Politicians, actors, musicians, professional athletes, all have at least one thing in common – they do not take it lightly when they're filmed without their consent; whether by members of the press, the paparazzi, or even their fans. So while celebrities like Benedict Cumberbatch, Adele and others have already politely or sternly asked audience members and concertgoers to stay off their handsets and stop recording them during their shows, singer Alicia Keys is now taking her opposition to the use of smartphones within concert halls to new heights.
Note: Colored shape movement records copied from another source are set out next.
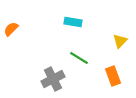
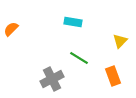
gray cross: moved 1 px left
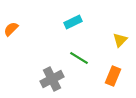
cyan rectangle: rotated 36 degrees counterclockwise
yellow triangle: moved 1 px up
orange rectangle: rotated 42 degrees clockwise
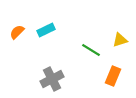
cyan rectangle: moved 27 px left, 8 px down
orange semicircle: moved 6 px right, 3 px down
yellow triangle: rotated 28 degrees clockwise
green line: moved 12 px right, 8 px up
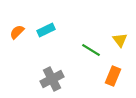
yellow triangle: rotated 49 degrees counterclockwise
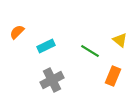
cyan rectangle: moved 16 px down
yellow triangle: rotated 14 degrees counterclockwise
green line: moved 1 px left, 1 px down
gray cross: moved 1 px down
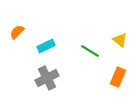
orange rectangle: moved 5 px right, 1 px down
gray cross: moved 5 px left, 2 px up
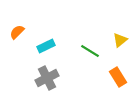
yellow triangle: rotated 42 degrees clockwise
orange rectangle: rotated 54 degrees counterclockwise
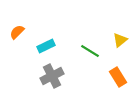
gray cross: moved 5 px right, 2 px up
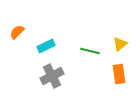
yellow triangle: moved 4 px down
green line: rotated 18 degrees counterclockwise
orange rectangle: moved 1 px right, 3 px up; rotated 24 degrees clockwise
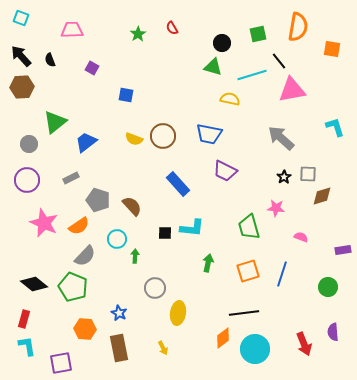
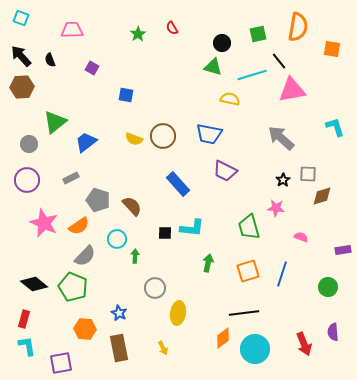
black star at (284, 177): moved 1 px left, 3 px down
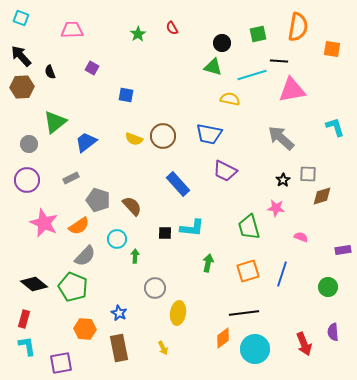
black semicircle at (50, 60): moved 12 px down
black line at (279, 61): rotated 48 degrees counterclockwise
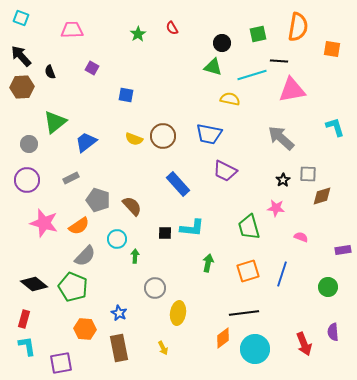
pink star at (44, 223): rotated 8 degrees counterclockwise
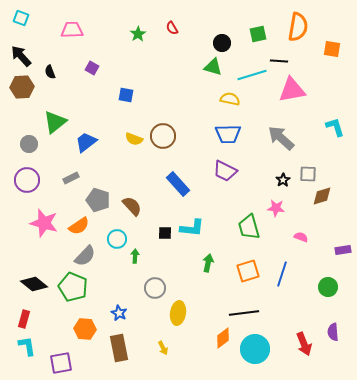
blue trapezoid at (209, 134): moved 19 px right; rotated 12 degrees counterclockwise
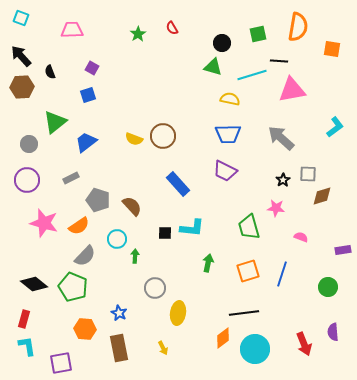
blue square at (126, 95): moved 38 px left; rotated 28 degrees counterclockwise
cyan L-shape at (335, 127): rotated 70 degrees clockwise
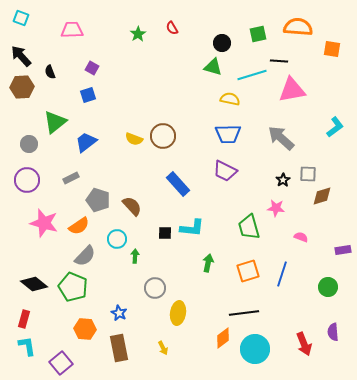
orange semicircle at (298, 27): rotated 96 degrees counterclockwise
purple square at (61, 363): rotated 30 degrees counterclockwise
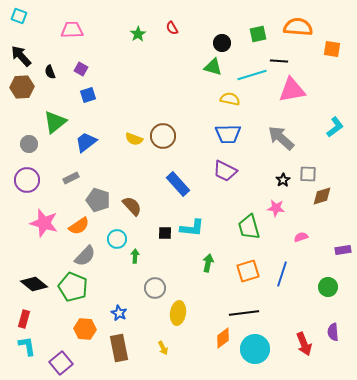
cyan square at (21, 18): moved 2 px left, 2 px up
purple square at (92, 68): moved 11 px left, 1 px down
pink semicircle at (301, 237): rotated 40 degrees counterclockwise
According to reports, people attending Ms. Keys' concerts from now on will have to put their handsets in a small pouch that will be provided to each and every concertgoer to tuck away their phones. What's really dividing opinions on the issue is the fact that once the phones are locked up inside the pouches, users apparently won't be able to access them unless they leave the venue. That's because the pouches come with a smart-locking facility that keeps them locked when within a specified area. While some commentators on online forums, message boards and social media are applauding the move by saying that they find it highly disrespectful when people text away or speak loudly during movies, plays or concerts, others are vigorously opposing the ban by pointing out how it can potentially put audience members and concertgoers in harm's way.
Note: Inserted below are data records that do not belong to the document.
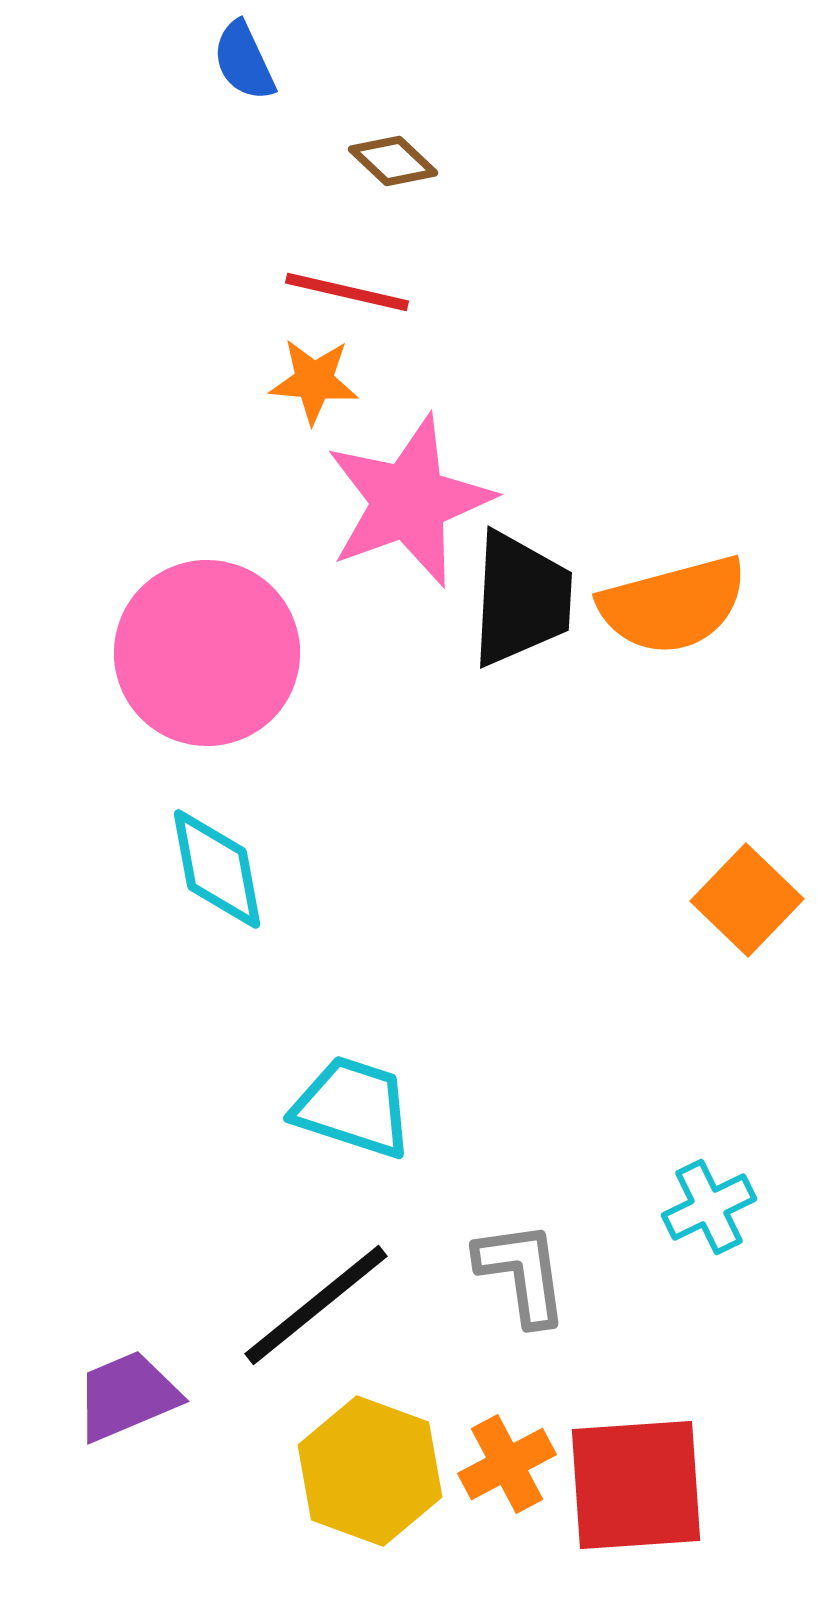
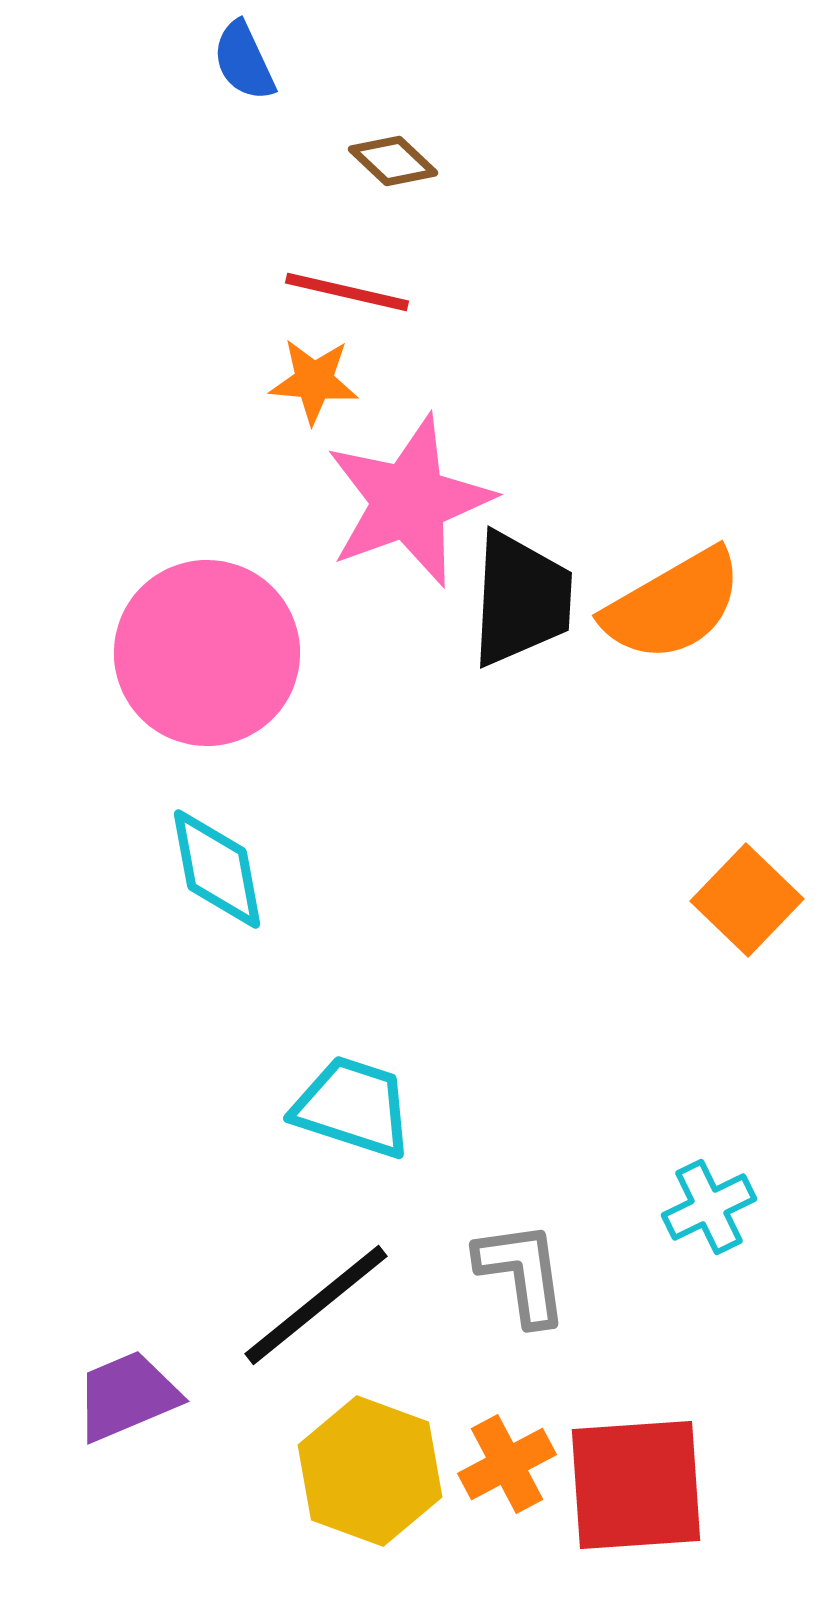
orange semicircle: rotated 15 degrees counterclockwise
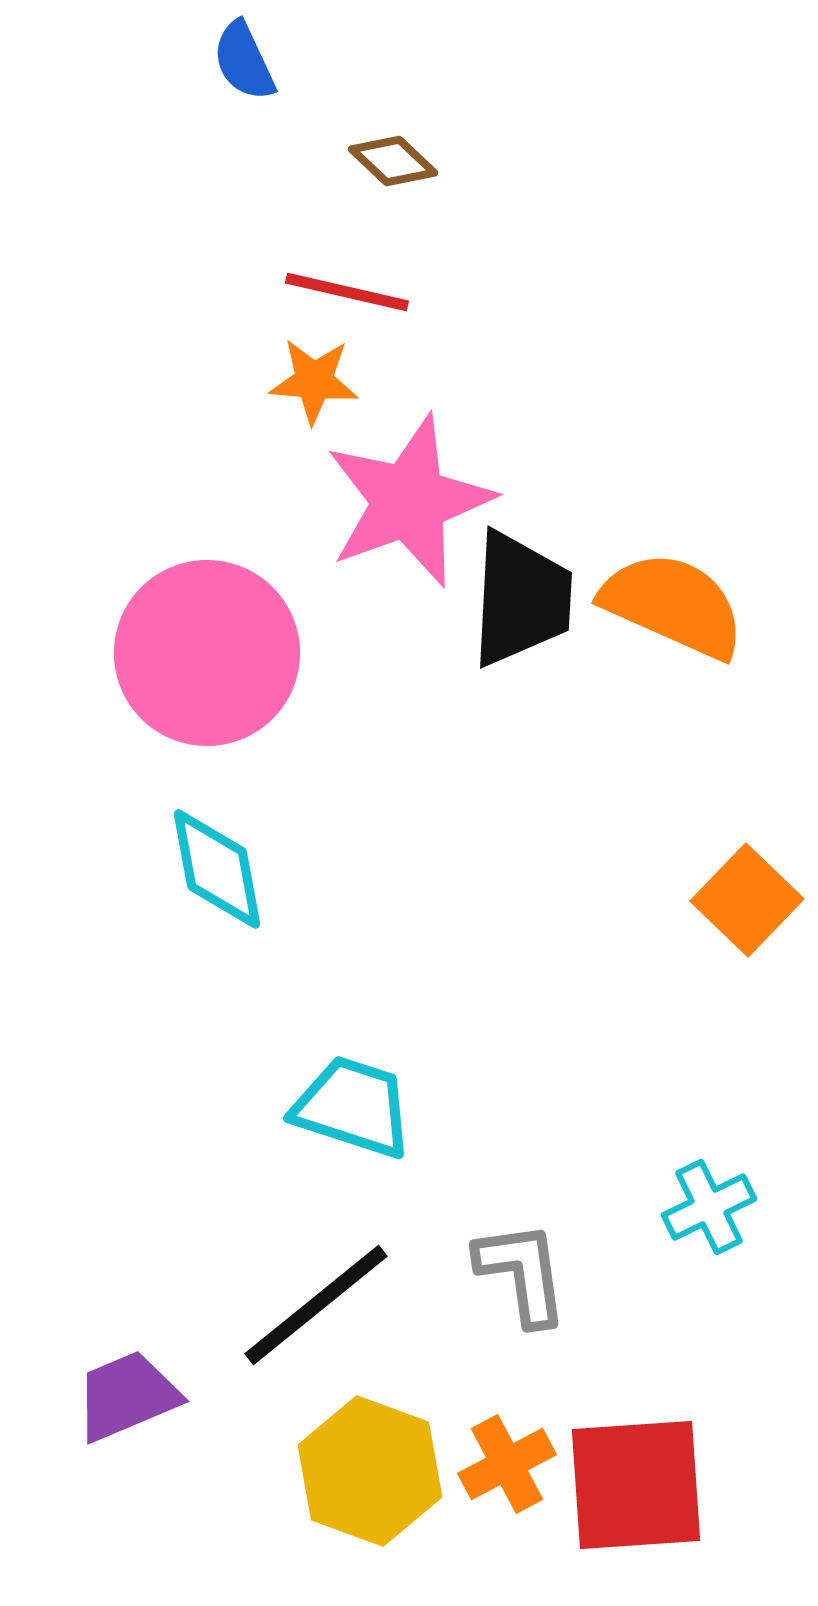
orange semicircle: rotated 126 degrees counterclockwise
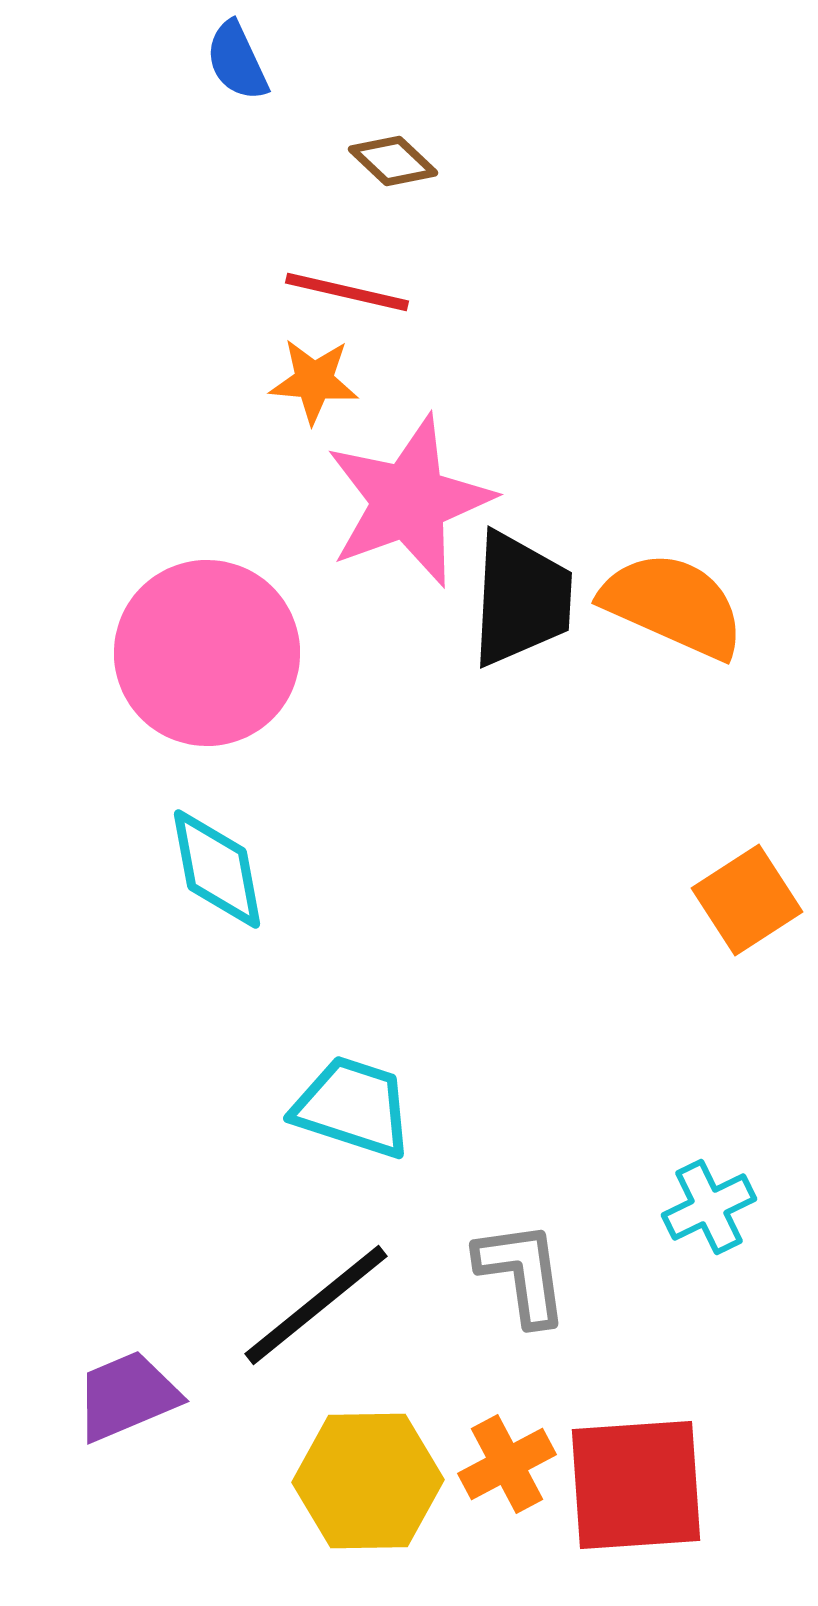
blue semicircle: moved 7 px left
orange square: rotated 13 degrees clockwise
yellow hexagon: moved 2 px left, 10 px down; rotated 21 degrees counterclockwise
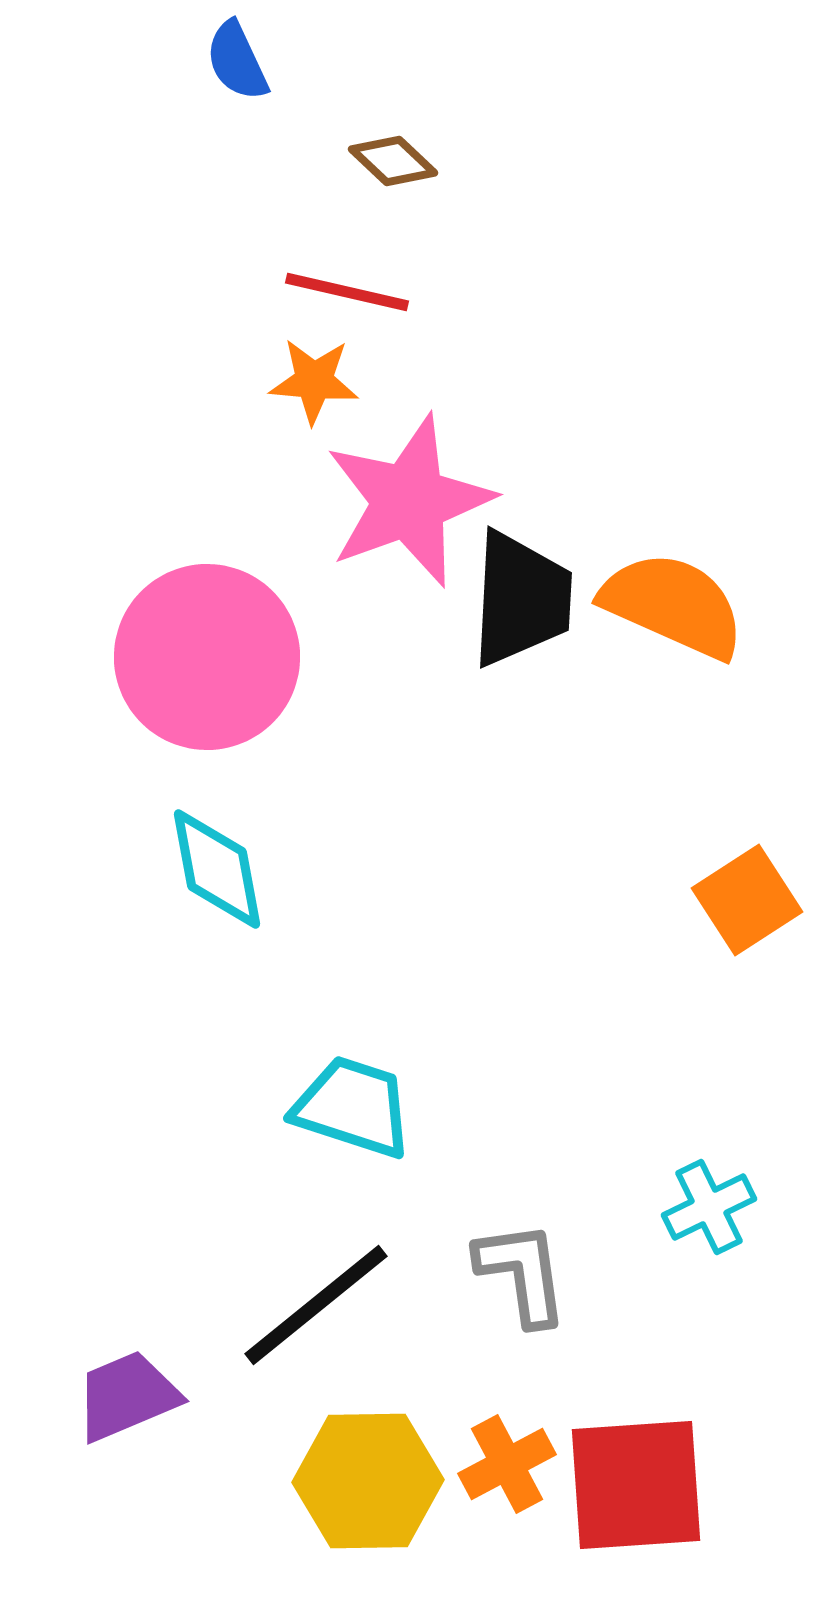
pink circle: moved 4 px down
Either way, the company that's marketing the controversial pouches is called Yondr, and not unexpectedly, the firm is forcefully putting its message across. According to its website, the company believes some areas should simply be 'Phone-Free' zones. Elaborating further, Yondr says, "We think smartphones have incredible utility, but not in every setting. In some situations, they have become a distraction and a crutch — cutting people off from each other and their immediate surroundings". It remains to be seen how this whole thing pans out, but even though live performers would understandably want not to be disrupted or distracted during a performance by ringing phones or flashing cameras, the debate on whether a blanket ban is the right way to go about it will rage on.